Unless we want to leave folks in the lurch, or we want to support very old version of POI, we need to be cautious and intentional about how we approach modularization. Maybe wait for v5.0 or even v6.0 to do that.

[1] http://blog.joda.org/2017/05/java-se-9-jpms-automatic-modules.html
Comment 10 Andreas Beeker 2018-05-16 19:28:14 UTC
Maybe I should I explain a bit shorter, to make my self clear:

- for POI 4.0.0 I want to change the java-package of around 10 classes and leave
  the maven-packaging as is. This is sufficient to make module-info work in user code ...
  at least I didn't get any compile/execution errors

- for POI 5 *), I want a repackaging by document type

- for POI 6 *), I want to upgrade to real modules / Java 9
  and we also need to fix XmlBeans then

*) just a rough plan, but in that order


> If I understand things correctly, the module-info piece works as a
> dependency manager for jigsaw modules. But if we go all in on that,
> would it interfere with Java 8 compatibility?

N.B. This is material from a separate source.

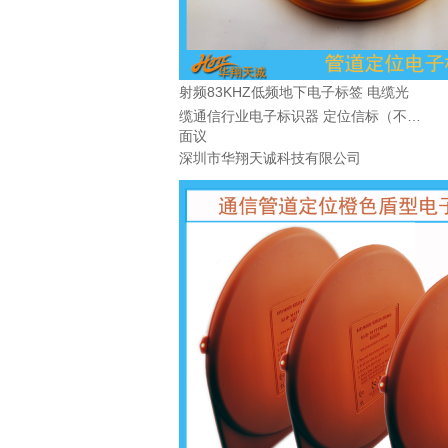
射频83KHZ低频地下电子标签 电缆光
缆通信行业电子标识器 定位信标（不带
面议
ID）
深圳市华翔天诚科技有限公司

I guess so -> https://github.com/google/guava/issues/2970



> I suggest that we should not make the move to modules yet because none of
> our dependencies have made the switch. ...

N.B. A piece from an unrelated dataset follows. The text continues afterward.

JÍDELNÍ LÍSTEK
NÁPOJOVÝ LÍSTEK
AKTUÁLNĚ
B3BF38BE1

Regarding the modules, I'd go in the steps above


> And we should only move POI to modules when all of our dependencies are modularized ...

ACK, but we might ask them about their Jigsaw plans and about adding the
Automatic-Module-Name manifest entry




> I do believe that modules are the way to go, but we must be intentional about
> it if we are to avoid unintended consequences.

If we go in two steps, we don't have two building sites at once ...
For the time being, I don't think that adding an Automatic-Module-Name entry
would make sense for us.



> ... and any questions are met with "you are on a very old version of jqGrid,
> try upgrading first".

ha ha ... I like that twist, i.e. the implicit comparision to our typical SO answers.
Looking at our dependencies, I don't think commons-codec/collection would
upgrade before us, but currently I don't think that's a problem
Comment 11 Andreas Beeker 2018-05-27 22:21:47 UTC
Add the patches via:
- r1832361 | unsplit packages - 4 - open HPSF
- r1832360 | unsplit packages - 3 - only imports
- r1832359 | unsplit packages - 2 - modified classes (not only imports)
- r1832358 | unsplit packages - 1 - moved classes

I'm leaving the issue open, in case further modifications are necessary until 4.0.0 is released
Comment 12 Dominik Stadler 2018-12-22 17:41:37 UTC
Seems to be fixed, no more changes seem necessary here for now.